This section describes techniques to standardize text values in your datasets. You can use the following techniques to address some common issues you might encounter in the standardization of text and other non-numeric values.
Standardize Using Patterns
From the Column Details panel, you can review and select patterns in the column's data. These selections can be used as the basis for converting all applicable values to the selected format.
NOTE: Pattern-based conversions can be applied to any data type.
In the Patterns tab, click a group of patterns and then review the Convert suggestion to define how the pattern matches can be converted to a single standardized format.
NOTE: The application does not suggest pattern-based conversions that add or remove alphanumeric characters.
Figure: Selecting Datetime patterns in the Patterns tab
In the above, the pattern block prompts suggestions for Convert tasks based on the selected patterns.
- Click Edit to modify the task.
- Click Add to add the task as a step to your recipe.
Example - Phone number patterns
For columns containing phone number data, you can use the Patterns tab to standardize formatting options. Consider the following values, which are valid phone numbers. Next to each value is a pattern representing the value:
Cloud Dataprep pattern
In the Patterns tab, you can select the patterns to which you would like the other patterns in the same pattern group to be converted. Below, the selected target pattern becomes the pattern to which other patterns in the column values are converted:
NOTE: You may have to modify the phone number values before attempting the conversion, as they may contain extra alphanumeric values. For example, international country codes (such as
044) or a preceding
1+ required in long-distance numbers, may need to extracted or removed from the column values prior to conversion.
Below are types of conversions that are supported and not supported.
|Example Source Value||Example Target Value||Notes|
|123.456.7890||123-456-7890||Changing symbolic characters|
|(123) 456-7890||123 456-7890||Removing symbolic characters|
|(123)456-7890||(123)-456-7890||Adding symbolic characters|
|1234567890||123-456-7890||Splitting a long character group and adding symbolic characters|
|123-456-7890||1234567890||Merging multiple character groups and removing symbolic characters|
|Example Source Value||Example Target Value||Notes|
|123.456.7890||+1.123.456.7890||Adding a new character group|
|+1.123.456.7890||123.456.7890||Deleting a character group (alphanumeric characters cannot be deleted through pattern standardization)|
|Adam Wilson||A Wilson||Partial deletion of data from a character group|
|+1 (123) 456-7890||+001 (123) 456-7890||Prepending or appending a character group with specified characters|
For columns of Datetime type, the available Convert mappings are based upon the supported date formats in the platform. Standardization of Datetime patterns is a specific implementation.
Notes on Datetime patterns:
Two-digit years (YY) do not yield four-digit year (YYYY) suggestions due to ambiguity. For example, it is unclear if
50 should map to
For performance reasons, a maximum of two semantic standardizations can be applied at once. Examples:
|Source Value||Possible Standardization||Semantic Mappings||Status|
| ||ok (2 mappings)|
| || ||Not suggested (3 mappings)|
For more information on supported formats, see Datetime Data Type.

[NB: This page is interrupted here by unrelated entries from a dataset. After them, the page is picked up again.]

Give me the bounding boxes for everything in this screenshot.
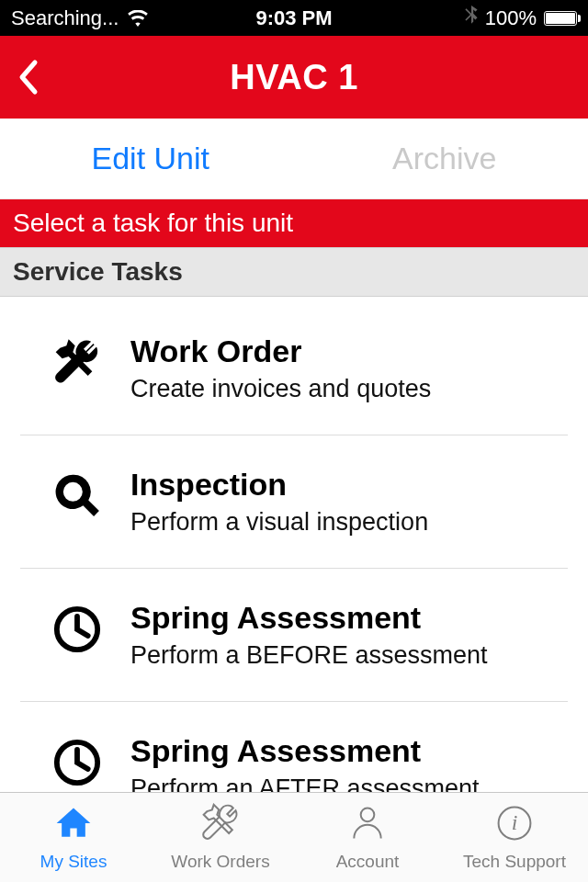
task-subtitle: Perform a BEFORE assessment	[130, 641, 548, 670]
info-icon: i	[494, 803, 535, 848]
task-row-spring-before[interactable]: Spring Assessment Perform a BEFORE asses…	[20, 569, 568, 702]
status-time: 9:03 PM	[0, 6, 588, 30]
person-icon	[347, 803, 388, 848]
tab-tech-support[interactable]: i Tech Support	[441, 793, 588, 882]
section-header: Service Tasks	[0, 247, 588, 297]
bluetooth-icon	[465, 6, 478, 31]
tab-label: Tech Support	[463, 852, 566, 872]
battery-icon	[544, 11, 577, 26]
page-title: HVAC 1	[0, 58, 588, 97]
tab-work-orders[interactable]: Work Orders	[147, 793, 294, 882]
tab-account[interactable]: Account	[294, 793, 441, 882]
tools-icon	[48, 334, 107, 392]
tab-my-sites[interactable]: My Sites	[0, 793, 147, 882]
edit-unit-button[interactable]: Edit Unit	[92, 141, 210, 176]
task-title: Spring Assessment	[130, 600, 548, 636]
task-subtitle: Perform an AFTER assessment	[130, 775, 548, 792]
tab-label: My Sites	[40, 852, 107, 872]
tab-label: Account	[336, 852, 400, 872]
clock-icon	[48, 600, 107, 659]
task-row-spring-after[interactable]: Spring Assessment Perform an AFTER asses…	[20, 702, 568, 792]
tab-label: Work Orders	[171, 852, 269, 872]
task-row-inspection[interactable]: Inspection Perform a visual inspection	[20, 435, 568, 569]
status-bar: Searching... 9:03 PM 100%	[0, 0, 588, 36]
task-title: Inspection	[130, 467, 548, 503]
task-row-work-order[interactable]: Work Order Create invoices and quotes	[20, 297, 568, 435]
home-icon	[53, 803, 94, 848]
task-title: Spring Assessment	[130, 733, 548, 769]
tab-bar: My Sites Work Orders Account i Tech Supp…	[0, 792, 588, 882]
search-icon	[48, 467, 107, 526]
instruction-banner: Select a task for this unit	[0, 199, 588, 247]
action-row: Edit Unit Archive	[0, 119, 588, 199]
tools-outline-icon	[200, 803, 241, 848]
task-subtitle: Create invoices and quotes	[130, 375, 548, 403]
clock-icon	[48, 733, 107, 792]
task-list: Work Order Create invoices and quotes In…	[0, 297, 588, 792]
nav-header: HVAC 1	[0, 36, 588, 119]
task-title: Work Order	[130, 334, 548, 369]
task-subtitle: Perform a visual inspection	[130, 508, 548, 537]
svg-point-2	[361, 808, 375, 822]
archive-button[interactable]: Archive	[392, 141, 496, 176]
svg-text:i: i	[512, 810, 518, 834]
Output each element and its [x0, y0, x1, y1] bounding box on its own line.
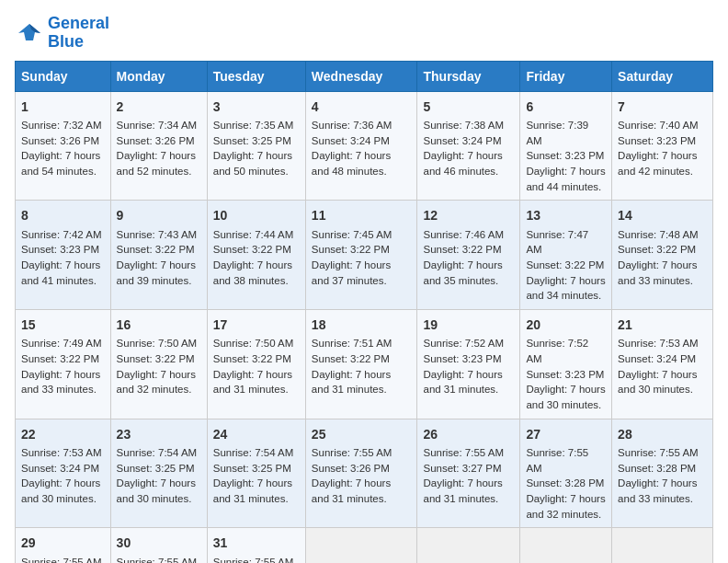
sunrise-text: Sunrise: 7:50 AM: [117, 338, 198, 349]
sunset-text: Sunset: 3:25 PM: [213, 135, 291, 146]
calendar-cell: 28Sunrise: 7:55 AMSunset: 3:28 PMDayligh…: [612, 419, 713, 528]
day-number: 10: [213, 206, 300, 224]
calendar-cell: 24Sunrise: 7:54 AMSunset: 3:25 PMDayligh…: [207, 419, 305, 528]
sunset-text: Sunset: 3:23 PM: [618, 135, 696, 146]
logo-text: General Blue: [48, 15, 109, 52]
calendar-cell: 3Sunrise: 7:35 AMSunset: 3:25 PMDaylight…: [207, 91, 305, 201]
calendar-cell: 27Sunrise: 7:55 AMSunset: 3:28 PMDayligh…: [520, 419, 612, 528]
week-row-5: 29Sunrise: 7:55 AMSunset: 3:29 PMDayligh…: [16, 528, 713, 563]
daylight-text: Daylight: 7 hours and 31 minutes.: [213, 369, 292, 396]
sunset-text: Sunset: 3:23 PM: [526, 150, 604, 161]
week-row-4: 22Sunrise: 7:53 AMSunset: 3:24 PMDayligh…: [16, 419, 713, 528]
sunrise-text: Sunrise: 7:39 AM: [526, 120, 588, 146]
sunrise-text: Sunrise: 7:45 AM: [312, 229, 392, 240]
sunrise-text: Sunrise: 7:55 AM: [213, 557, 294, 563]
day-number: 6: [526, 98, 606, 116]
sunset-text: Sunset: 3:25 PM: [213, 463, 291, 474]
calendar-cell: 2Sunrise: 7:34 AMSunset: 3:26 PMDaylight…: [110, 91, 207, 201]
sunrise-text: Sunrise: 7:55 AM: [618, 447, 699, 458]
sunrise-text: Sunrise: 7:53 AM: [21, 447, 102, 458]
sunrise-text: Sunrise: 7:54 AM: [213, 447, 294, 458]
day-number: 7: [618, 98, 707, 116]
calendar-cell: 31Sunrise: 7:55 AMSunset: 3:31 PMDayligh…: [207, 528, 305, 563]
daylight-text: Daylight: 7 hours and 35 minutes.: [423, 259, 502, 286]
sunset-text: Sunset: 3:22 PM: [117, 244, 195, 255]
sunrise-text: Sunrise: 7:49 AM: [21, 338, 102, 349]
sunrise-text: Sunrise: 7:36 AM: [312, 120, 392, 131]
daylight-text: Daylight: 7 hours and 30 minutes.: [618, 369, 697, 396]
day-number: 12: [423, 206, 514, 224]
sunrise-text: Sunrise: 7:55 AM: [526, 447, 588, 474]
daylight-text: Daylight: 7 hours and 31 minutes.: [423, 369, 502, 396]
sunset-text: Sunset: 3:22 PM: [618, 244, 696, 255]
daylight-text: Daylight: 7 hours and 30 minutes.: [117, 477, 196, 504]
calendar-cell: 5Sunrise: 7:38 AMSunset: 3:24 PMDaylight…: [417, 91, 520, 201]
calendar-cell: 6Sunrise: 7:39 AMSunset: 3:23 PMDaylight…: [520, 91, 612, 201]
calendar-cell: 7Sunrise: 7:40 AMSunset: 3:23 PMDaylight…: [612, 91, 713, 201]
daylight-text: Daylight: 7 hours and 33 minutes.: [618, 259, 697, 286]
day-number: 29: [21, 534, 105, 552]
sunset-text: Sunset: 3:24 PM: [618, 353, 696, 364]
day-number: 14: [618, 206, 707, 224]
day-number: 22: [21, 425, 105, 443]
daylight-text: Daylight: 7 hours and 31 minutes.: [312, 477, 391, 504]
calendar-cell: 10Sunrise: 7:44 AMSunset: 3:22 PMDayligh…: [207, 201, 305, 310]
sunrise-text: Sunrise: 7:55 AM: [312, 447, 392, 458]
calendar-cell: 18Sunrise: 7:51 AMSunset: 3:22 PMDayligh…: [305, 309, 417, 419]
day-number: 4: [312, 98, 412, 116]
day-number: 26: [423, 425, 514, 443]
calendar-cell: 15Sunrise: 7:49 AMSunset: 3:22 PMDayligh…: [16, 309, 111, 419]
sunrise-text: Sunrise: 7:47 AM: [526, 229, 588, 256]
daylight-text: Daylight: 7 hours and 32 minutes.: [526, 493, 605, 520]
sunrise-text: Sunrise: 7:50 AM: [213, 338, 294, 349]
col-header-saturday: Saturday: [612, 61, 713, 91]
sunrise-text: Sunrise: 7:44 AM: [213, 229, 294, 240]
day-number: 13: [526, 206, 606, 224]
calendar-cell: 12Sunrise: 7:46 AMSunset: 3:22 PMDayligh…: [417, 201, 520, 310]
sunset-text: Sunset: 3:25 PM: [117, 463, 195, 474]
header: General Blue: [15, 15, 713, 52]
day-number: 30: [117, 534, 201, 552]
daylight-text: Daylight: 7 hours and 54 minutes.: [21, 150, 100, 177]
daylight-text: Daylight: 7 hours and 39 minutes.: [117, 259, 196, 286]
day-number: 11: [312, 206, 412, 224]
calendar-table: SundayMondayTuesdayWednesdayThursdayFrid…: [15, 61, 713, 563]
calendar-cell: 14Sunrise: 7:48 AMSunset: 3:22 PMDayligh…: [612, 201, 713, 310]
daylight-text: Daylight: 7 hours and 48 minutes.: [312, 150, 391, 177]
day-number: 1: [21, 98, 105, 116]
sunset-text: Sunset: 3:22 PM: [423, 244, 501, 255]
calendar-cell: 30Sunrise: 7:55 AMSunset: 3:30 PMDayligh…: [110, 528, 207, 563]
sunset-text: Sunset: 3:24 PM: [312, 135, 390, 146]
daylight-text: Daylight: 7 hours and 33 minutes.: [618, 477, 697, 504]
sunset-text: Sunset: 3:24 PM: [21, 463, 99, 474]
calendar-cell: 25Sunrise: 7:55 AMSunset: 3:26 PMDayligh…: [305, 419, 417, 528]
col-header-tuesday: Tuesday: [207, 61, 305, 91]
calendar-cell: 29Sunrise: 7:55 AMSunset: 3:29 PMDayligh…: [16, 528, 111, 563]
calendar-cell: 23Sunrise: 7:54 AMSunset: 3:25 PMDayligh…: [110, 419, 207, 528]
sunset-text: Sunset: 3:26 PM: [117, 135, 195, 146]
daylight-text: Daylight: 7 hours and 37 minutes.: [312, 259, 391, 286]
daylight-text: Daylight: 7 hours and 30 minutes.: [21, 477, 100, 504]
col-header-friday: Friday: [520, 61, 612, 91]
day-number: 9: [117, 206, 201, 224]
calendar-cell: 9Sunrise: 7:43 AMSunset: 3:22 PMDaylight…: [110, 201, 207, 310]
day-number: 5: [423, 98, 514, 116]
day-number: 23: [117, 425, 201, 443]
daylight-text: Daylight: 7 hours and 30 minutes.: [526, 384, 605, 410]
daylight-text: Daylight: 7 hours and 50 minutes.: [213, 150, 292, 177]
calendar-cell: 1Sunrise: 7:32 AMSunset: 3:26 PMDaylight…: [16, 91, 111, 201]
sunset-text: Sunset: 3:22 PM: [21, 353, 99, 364]
sunrise-text: Sunrise: 7:43 AM: [117, 229, 198, 240]
day-number: 25: [312, 425, 412, 443]
day-number: 24: [213, 425, 300, 443]
sunset-text: Sunset: 3:28 PM: [618, 463, 696, 474]
sunrise-text: Sunrise: 7:51 AM: [312, 338, 392, 349]
day-number: 3: [213, 98, 300, 116]
sunrise-text: Sunrise: 7:35 AM: [213, 120, 294, 131]
day-number: 27: [526, 425, 606, 443]
daylight-text: Daylight: 7 hours and 34 minutes.: [526, 275, 605, 302]
calendar-cell: 26Sunrise: 7:55 AMSunset: 3:27 PMDayligh…: [417, 419, 520, 528]
logo-bird-icon: [15, 20, 44, 46]
col-header-wednesday: Wednesday: [305, 61, 417, 91]
sunrise-text: Sunrise: 7:40 AM: [618, 120, 699, 131]
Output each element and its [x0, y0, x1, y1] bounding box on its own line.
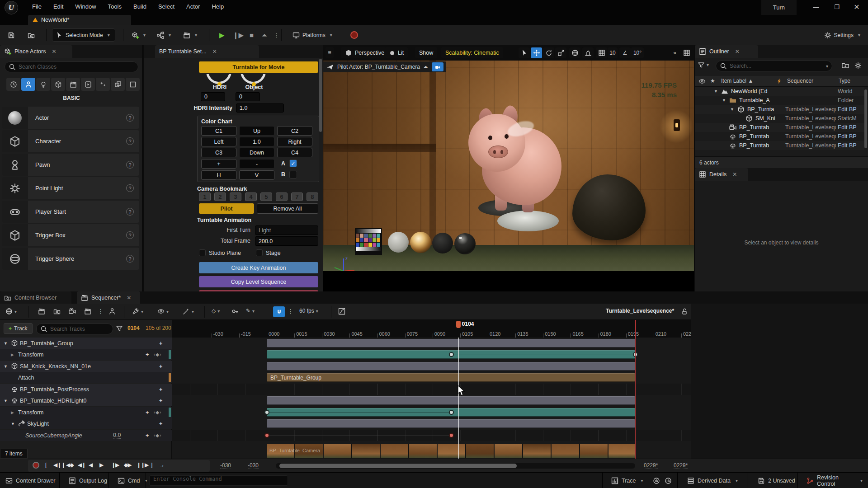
playback-options-icon[interactable]: ▾ — [183, 308, 194, 315]
expander-icon[interactable]: ▼ — [4, 364, 8, 369]
color-chart-c4-button[interactable]: C4 — [277, 148, 312, 157]
render-options-icon[interactable]: ⋮ — [98, 308, 104, 314]
timeline-ruler[interactable]: -030-01500000015003000450060007500900105… — [172, 320, 691, 338]
toolbar-overflow-icon[interactable]: » — [669, 47, 680, 58]
step-forward-icon[interactable]: ❙▶ — [111, 460, 119, 469]
derived-data-dropdown[interactable]: Derived Data▾ — [682, 473, 743, 488]
track-row-bp_turntable_group[interactable]: ▼BP_Turntable_Group+ — [0, 338, 172, 349]
play-forward-icon[interactable]: ▶ — [99, 460, 103, 469]
edit-bp-link[interactable]: Edit BP — [838, 124, 857, 131]
close-icon[interactable]: ✕ — [732, 171, 737, 178]
step-back-icon[interactable]: ◀❙ — [78, 460, 85, 469]
sequencer-timeline[interactable]: BP_Turntable_GroupBP_Turntable_Camera — [172, 338, 691, 459]
playhead-line[interactable] — [458, 338, 459, 459]
snap-icon[interactable] — [273, 306, 285, 317]
chart-a-checkbox[interactable]: ✓ — [289, 160, 297, 167]
edit-bp-link[interactable]: Edit BP — [838, 133, 857, 140]
first-turn-field[interactable]: Light — [255, 225, 318, 235]
platforms-dropdown[interactable]: Platforms▾ — [289, 28, 335, 42]
stage-checkbox[interactable] — [256, 249, 263, 256]
bookmark-8-button[interactable]: 8 — [307, 192, 318, 201]
go-to-front-icon[interactable]: [ — [45, 460, 46, 469]
timeline-row-attach[interactable]: BP_Turntable_Group — [172, 372, 691, 383]
restore-icon[interactable]: ❐ — [828, 0, 845, 14]
play-options-button[interactable]: ⋮ — [270, 28, 283, 42]
current-frame-value[interactable]: 0104 — [127, 325, 140, 331]
render-movie-icon[interactable] — [84, 308, 91, 315]
help-icon[interactable]: ? — [126, 255, 134, 263]
tab-bp-turntable[interactable]: BP Turntable Set... ✕ — [155, 45, 259, 58]
auto-key-icon[interactable] — [231, 308, 239, 315]
minimize-icon[interactable]: — — [807, 0, 825, 14]
studio-plane-checkbox[interactable] — [199, 249, 206, 256]
cinematics-button[interactable]: ▾ — [180, 28, 200, 42]
place-item-player-start[interactable]: Player Start? — [2, 201, 139, 223]
track-row-transform[interactable]: ▶Transform+‹◆› — [0, 349, 172, 360]
expander-icon[interactable]: ▼ — [730, 107, 734, 112]
visibility-column-icon[interactable] — [698, 78, 706, 85]
eject-button[interactable]: ⏶ — [259, 28, 270, 42]
lit-dropdown[interactable]: Lit — [385, 47, 408, 58]
total-frame-field[interactable]: 200.0 — [255, 236, 318, 246]
browse-content-button[interactable] — [24, 28, 38, 42]
help-icon[interactable]: ? — [126, 114, 134, 122]
view-range-start[interactable]: -030 — [220, 462, 231, 469]
close-icon[interactable]: ✕ — [848, 0, 865, 14]
help-icon[interactable]: ? — [126, 231, 134, 239]
track-value[interactable]: 0.0 — [113, 432, 121, 439]
record-icon[interactable] — [33, 460, 39, 469]
add-track-button[interactable]: +Track — [4, 323, 33, 334]
keyframe-nav-icons[interactable]: ‹◆› — [154, 433, 161, 438]
camera-icon[interactable] — [69, 308, 76, 315]
grid-snap-value[interactable]: 10 — [608, 47, 618, 58]
category-basic[interactable] — [21, 78, 35, 91]
category-geometry[interactable] — [111, 78, 125, 91]
rotate-tool-icon[interactable] — [543, 47, 554, 58]
move-tool-icon[interactable] — [531, 47, 542, 58]
column-type[interactable]: Type — [839, 78, 850, 84]
outliner-row[interactable]: BP_TurntabTurntable_LevelsequeEdit BP — [695, 141, 864, 150]
fast-forward-icon[interactable]: ❙❙▶ — [137, 460, 148, 469]
timeline-row-sourcecubemapangle[interactable] — [172, 430, 691, 441]
add-actor-button[interactable]: ▾ — [128, 28, 149, 42]
insights-icons[interactable] — [647, 473, 677, 488]
column-item-label[interactable]: Item Label ▲ — [721, 78, 753, 84]
outliner-settings-icon[interactable] — [854, 62, 862, 69]
edit-bp-link[interactable]: Edit BP — [838, 142, 857, 149]
outliner-row[interactable]: BP_TurntabTurntable_LevelsequeEdit BP — [695, 132, 864, 141]
working-range-start[interactable]: -030 — [248, 462, 259, 469]
pin-column-icon[interactable]: ★ — [710, 78, 715, 84]
turntable-scrollbar[interactable] — [319, 59, 322, 132]
color-chart-plus-button[interactable]: + — [201, 159, 236, 169]
place-item-actor[interactable]: Actor? — [2, 107, 139, 129]
sequencer-save-icon[interactable]: ▾ — [5, 308, 17, 315]
color-chart-1.0-button[interactable]: 1.0 — [239, 137, 274, 146]
menu-file[interactable]: File — [26, 0, 47, 13]
output-log-button[interactable]: Output Log — [63, 473, 113, 488]
keyframe-nav-icons[interactable]: ‹◆› — [154, 352, 161, 357]
bookmark-7-button[interactable]: 7 — [291, 192, 303, 201]
unreal-logo-icon[interactable]: U — [5, 1, 18, 14]
close-icon[interactable]: ✕ — [127, 295, 131, 301]
create-sequence-icon[interactable] — [38, 308, 45, 315]
help-icon[interactable]: ? — [126, 161, 134, 169]
tab-details[interactable]: Details✕ — [695, 168, 748, 181]
color-chart-down-button[interactable]: Down — [239, 148, 274, 157]
track-filter-icon[interactable] — [116, 325, 123, 332]
track-row-transform[interactable]: ▶Transform+‹◆› — [0, 407, 172, 418]
select-tool-icon[interactable] — [519, 47, 530, 58]
outliner-row[interactable]: ▼BP_TurntaTurntable_LevelsequeEdit BP — [695, 105, 864, 114]
unsaved-button[interactable]: 2 Unsaved — [752, 473, 801, 488]
sequencer-tools-icon[interactable]: ▾ — [132, 308, 143, 315]
revision-control-dropdown[interactable]: Revision Control▾ — [801, 473, 868, 488]
bookmark-6-button[interactable]: 6 — [276, 192, 288, 201]
expander-icon[interactable]: ▼ — [722, 98, 726, 103]
timeline-row-bp_turntable_postprocess[interactable] — [172, 384, 691, 395]
outliner-row[interactable]: ▼NewWorld (EdWorld — [695, 87, 864, 96]
save-button[interactable] — [5, 28, 18, 42]
go-to-end-icon[interactable]: ] — [151, 460, 152, 469]
skip-button[interactable]: ❙▶ — [230, 28, 247, 42]
play-button[interactable]: ▶ — [216, 28, 228, 42]
scalability-badge[interactable]: Scalability: Cinematic — [441, 47, 503, 58]
timeline-row-bp_turntable_group[interactable] — [172, 338, 691, 349]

For more information on converting Datetime values to a different format, see DATEFORMAT Function.
Standardize Using Functions
Convert to strings to modify
For manipulation of individual values, it is often easiest to work with the String data type, which is the most flexible. Depending on your approach, you may choose to convert some of your columns into String type:
settype col: col1,col2, col3 type:'String'
You can paste Wrangle steps into the Transformer Page.
For more information, see Settype Transform.
For more information, Valid Data Type Strings.
Trim whitespace from text
You can trim out whitespace from an individual column via transform. The
TRIM function applied to string values removes the leading and trailing whitespace:
set col: myCol value: TRIM(myCol)
To apply this function across all columns in the dataset, you can use the following:
set col: * value: TRIM($col)
- The asterisk (
*) is a wildcard, which represents all possible value. In this case, it matches with all column names in the dataset.
- You may need to move columns or use range values to apply this transform to only non-numeric column types.
$colentry denotes a reference to the current column. So for any column to which this transform is applied, the source values are pulled from the column itself and then trimmed.
- See Set Transform.
In some cases, you may wish to remove all spaces, including those in between words or digits, in your strings:
set col:* value:REMOVEWHITESPACE($col)
You can use the following steps to set all text values in a column to be the same case.
set col:myStrings value:LOWER(myStrings)
set col:myStrings value:UPPER(myStrings)
Proper (sentence) case:
set col:myStrings value:PROPER(myStrings)
Fixed length strings
You can limit the maximum size of a column or set of columns to a fixed string length. For example:
set col:col1,col2 value:IF(LENGTH($col)>32,LEFT($col,32),$col)
In the above, if the length of either column is longer than 32 characters, then the column value is set to the leftmost 32 characters. For shorter strings, the entire string is used.
After modifying non-text values as strings, remember to conver them back to their original types.